- [Task statement]: Please transcribe the entries exactly and omit the images they contain.

━━━━━━━━

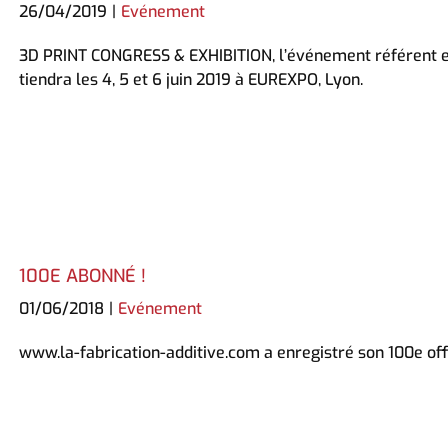
26/04/2019
|
Evénement
3D PRINT CONGRESS & EXHIBITION, l’événement référent en 
tiendra les 4, 5 et 6 juin 2019 à EUREXPO, Lyon.
100E ABONNÉ !
01/06/2018
|
Evénement
www.la-fabrication-additive.com a enregistré son 100e off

━━━━━━━━

- [Solution below]:
26/04/2019
|
Evénement
3D PRINT CONGRESS & EXHIBITION, l’événement référent en 
tiendra les 4, 5 et 6 juin 2019 à EUREXPO, Lyon.
100E ABONNÉ !
01/06/2018
|
Evénement
www.la-fabrication-additive.com a enregistré son 100e off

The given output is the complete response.